Hugging a smudgy willow fire, deep in a lynx robe curled,
You that's a lord's own son, Tom Thorne -- what does your madness mean?
Go home, go home to your clubs, Tom Thorne! home to your evening dress!
Home to your place of power and pride, and the feast that waits for you!
Why do you linger all alone in the splendid emptiness,
Scouring the Land of the Little Sticks on the trail of the caribou?
Why did you fall off the Earth, Tom Thorne, out of our social ken?
What did your deep damnation prove? What was your dark despair?
Oh with the width of a world between, and years to the count of ten,
If they cut out your heart to-night, Tom Thorne, her name would be graven there!

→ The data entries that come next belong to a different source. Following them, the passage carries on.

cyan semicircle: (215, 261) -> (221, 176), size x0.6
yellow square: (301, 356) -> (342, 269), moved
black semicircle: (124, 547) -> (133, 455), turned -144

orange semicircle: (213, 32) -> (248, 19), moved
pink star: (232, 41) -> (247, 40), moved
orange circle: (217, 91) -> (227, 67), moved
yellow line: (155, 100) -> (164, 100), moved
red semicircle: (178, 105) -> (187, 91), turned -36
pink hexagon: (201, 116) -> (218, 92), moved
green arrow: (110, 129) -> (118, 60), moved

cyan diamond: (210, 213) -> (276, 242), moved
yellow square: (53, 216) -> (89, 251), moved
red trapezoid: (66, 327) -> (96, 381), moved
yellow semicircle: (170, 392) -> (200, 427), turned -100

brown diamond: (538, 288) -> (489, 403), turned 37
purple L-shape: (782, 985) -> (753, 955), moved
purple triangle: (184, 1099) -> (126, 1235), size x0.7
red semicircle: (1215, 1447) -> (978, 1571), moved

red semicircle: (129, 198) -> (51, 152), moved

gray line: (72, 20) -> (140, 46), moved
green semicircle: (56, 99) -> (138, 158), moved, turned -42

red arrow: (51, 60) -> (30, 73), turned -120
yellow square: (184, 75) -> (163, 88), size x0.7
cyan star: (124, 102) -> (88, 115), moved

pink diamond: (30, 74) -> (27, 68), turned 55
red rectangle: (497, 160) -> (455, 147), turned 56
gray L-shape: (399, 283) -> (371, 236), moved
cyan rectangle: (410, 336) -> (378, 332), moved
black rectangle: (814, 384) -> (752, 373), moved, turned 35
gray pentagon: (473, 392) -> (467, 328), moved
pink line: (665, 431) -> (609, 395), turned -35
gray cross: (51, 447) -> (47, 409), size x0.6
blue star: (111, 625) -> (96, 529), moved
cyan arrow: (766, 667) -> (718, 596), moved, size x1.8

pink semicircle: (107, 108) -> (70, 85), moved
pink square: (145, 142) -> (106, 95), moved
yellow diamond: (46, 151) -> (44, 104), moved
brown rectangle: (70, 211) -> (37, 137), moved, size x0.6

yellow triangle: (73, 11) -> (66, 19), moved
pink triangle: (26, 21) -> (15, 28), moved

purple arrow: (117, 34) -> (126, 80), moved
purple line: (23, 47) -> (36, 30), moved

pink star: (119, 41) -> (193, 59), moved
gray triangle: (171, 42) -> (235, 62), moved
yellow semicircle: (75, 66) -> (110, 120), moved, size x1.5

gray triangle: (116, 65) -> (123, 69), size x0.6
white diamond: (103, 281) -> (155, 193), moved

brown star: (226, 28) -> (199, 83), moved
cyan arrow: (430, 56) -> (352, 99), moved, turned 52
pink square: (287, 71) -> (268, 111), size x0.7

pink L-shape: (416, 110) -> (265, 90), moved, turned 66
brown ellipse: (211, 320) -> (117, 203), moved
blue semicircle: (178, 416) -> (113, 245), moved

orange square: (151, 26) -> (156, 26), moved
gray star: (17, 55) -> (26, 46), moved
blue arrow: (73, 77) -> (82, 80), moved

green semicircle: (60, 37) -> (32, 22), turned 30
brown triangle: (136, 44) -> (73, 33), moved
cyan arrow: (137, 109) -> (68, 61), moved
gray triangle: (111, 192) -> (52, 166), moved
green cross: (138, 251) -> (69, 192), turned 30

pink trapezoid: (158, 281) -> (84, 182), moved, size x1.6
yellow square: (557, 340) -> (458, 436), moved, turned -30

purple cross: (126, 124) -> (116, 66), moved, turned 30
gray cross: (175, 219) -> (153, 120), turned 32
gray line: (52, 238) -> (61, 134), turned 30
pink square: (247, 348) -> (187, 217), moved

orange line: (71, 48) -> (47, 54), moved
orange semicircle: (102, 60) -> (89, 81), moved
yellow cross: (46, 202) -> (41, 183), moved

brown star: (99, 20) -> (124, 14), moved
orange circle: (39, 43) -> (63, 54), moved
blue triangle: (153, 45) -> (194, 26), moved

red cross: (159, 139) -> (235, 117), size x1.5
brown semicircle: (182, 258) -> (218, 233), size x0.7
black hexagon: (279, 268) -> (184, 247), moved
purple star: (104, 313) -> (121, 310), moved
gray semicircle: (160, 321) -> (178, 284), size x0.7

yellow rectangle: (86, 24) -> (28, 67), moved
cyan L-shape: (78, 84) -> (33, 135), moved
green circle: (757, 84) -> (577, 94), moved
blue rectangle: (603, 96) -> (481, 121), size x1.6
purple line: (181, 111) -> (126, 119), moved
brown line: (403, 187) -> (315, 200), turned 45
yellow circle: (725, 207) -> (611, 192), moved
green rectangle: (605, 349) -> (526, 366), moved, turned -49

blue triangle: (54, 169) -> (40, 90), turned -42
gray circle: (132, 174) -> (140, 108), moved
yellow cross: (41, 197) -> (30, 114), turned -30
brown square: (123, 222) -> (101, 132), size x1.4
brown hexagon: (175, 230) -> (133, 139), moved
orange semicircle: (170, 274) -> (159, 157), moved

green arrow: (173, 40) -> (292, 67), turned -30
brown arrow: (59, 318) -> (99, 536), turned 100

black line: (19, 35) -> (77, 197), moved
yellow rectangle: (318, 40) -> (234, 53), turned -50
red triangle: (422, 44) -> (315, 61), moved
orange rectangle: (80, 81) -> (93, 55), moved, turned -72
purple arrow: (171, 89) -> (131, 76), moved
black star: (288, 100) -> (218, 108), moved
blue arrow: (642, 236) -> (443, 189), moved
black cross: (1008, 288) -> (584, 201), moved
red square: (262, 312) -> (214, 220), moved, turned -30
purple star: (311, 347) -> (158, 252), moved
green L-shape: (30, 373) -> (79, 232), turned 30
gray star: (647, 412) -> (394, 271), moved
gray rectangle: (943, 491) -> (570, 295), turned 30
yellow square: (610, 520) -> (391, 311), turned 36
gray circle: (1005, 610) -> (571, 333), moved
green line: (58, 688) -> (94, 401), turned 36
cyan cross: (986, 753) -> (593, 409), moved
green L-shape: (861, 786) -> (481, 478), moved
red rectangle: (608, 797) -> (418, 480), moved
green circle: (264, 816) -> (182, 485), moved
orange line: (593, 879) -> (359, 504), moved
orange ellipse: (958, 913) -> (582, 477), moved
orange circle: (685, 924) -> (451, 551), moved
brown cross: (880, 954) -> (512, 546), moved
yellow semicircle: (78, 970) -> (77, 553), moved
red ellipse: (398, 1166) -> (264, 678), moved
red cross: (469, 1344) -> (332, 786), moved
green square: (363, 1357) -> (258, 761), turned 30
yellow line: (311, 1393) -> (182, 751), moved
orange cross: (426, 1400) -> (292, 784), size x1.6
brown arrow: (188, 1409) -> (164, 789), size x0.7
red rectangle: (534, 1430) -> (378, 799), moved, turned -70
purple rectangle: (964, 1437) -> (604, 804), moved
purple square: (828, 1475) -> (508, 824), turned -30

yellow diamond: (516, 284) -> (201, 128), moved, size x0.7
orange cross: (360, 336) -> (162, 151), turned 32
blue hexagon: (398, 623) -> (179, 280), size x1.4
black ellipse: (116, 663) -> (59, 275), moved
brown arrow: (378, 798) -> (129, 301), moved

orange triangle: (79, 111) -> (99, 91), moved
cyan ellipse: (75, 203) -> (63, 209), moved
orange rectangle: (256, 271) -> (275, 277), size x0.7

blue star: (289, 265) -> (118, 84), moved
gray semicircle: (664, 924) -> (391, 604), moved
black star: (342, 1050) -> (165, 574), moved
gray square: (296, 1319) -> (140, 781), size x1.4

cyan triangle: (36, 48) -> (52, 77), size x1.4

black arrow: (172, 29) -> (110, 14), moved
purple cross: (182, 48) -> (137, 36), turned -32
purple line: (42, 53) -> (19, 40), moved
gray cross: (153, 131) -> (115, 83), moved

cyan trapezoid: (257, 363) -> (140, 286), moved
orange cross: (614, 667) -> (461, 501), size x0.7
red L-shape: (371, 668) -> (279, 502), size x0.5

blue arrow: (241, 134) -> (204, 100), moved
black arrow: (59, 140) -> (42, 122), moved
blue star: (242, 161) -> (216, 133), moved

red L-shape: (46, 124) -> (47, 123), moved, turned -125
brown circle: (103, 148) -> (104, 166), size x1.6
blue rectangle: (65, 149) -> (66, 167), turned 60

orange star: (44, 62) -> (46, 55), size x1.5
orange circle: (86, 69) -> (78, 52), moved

And you fled afar for the thing called Peace, and you thought you would find it here,
In the purple tundras vastly spread, and the mountains whitely piled;
It's a weary quest and a dreary quest, but I think that the end is near;
For they say that the Lord has hidden it in the secret heart of the Wild.
And you know that heart as few men know, and your eyes are fey and deep,
With a "something lost" come welling back from the raw, red dawn of life:
With woe and pain have you greatly lain, till out of abysmal sleep
The soul of the Stone Age leaps in you, alert for the ancient strife.
And if you came to our feast again, with its pomp and glee and glow,
I think you would sit stone-still, Tom Thorne, and see in a daze of dream,
A mad sun goading to frenzied flame the glittering gems of the snow,
And a monster musk-ox bulking black against the blood-red gleam.
I think you would see berg-battling shores, and stammer and halt and stare,
With a sudden sense of the frozen void, serene and vast and still;
And the aching gleam and the hush of dream, and the track of a great white bear,
And the primal lust that surged in you as you sprang to make your kill.
I think you would hear the bull-moose call, and the glutted river roar;
And spy the hosts of the caribou shadow the shining plain;
And feel the pulse of the Silences, and stand elate once more
On the verge of the yawning vastitudes that call to you in vain.
For I think you are one with the stars and the sun, and the wind and the wave and the dew;
And the peaks untrod that yearn to God, and the valleys undefiled;
Men soar with wings, and they bridle kings, but what is it all to you,
Wise in the ways of the wilderness, and strong with the strength of the Wild?
You have spent your life, you have waged your strife where never we play a part;
You have held the throne of the Great Unknown, you have ruled a kingdom vast:
. . . . .
But to-night there's a strange, new trail for you, and you go, O weary heart!
To the place and rest of the Great Unguessed . . . at last, Tom Thorne, at last.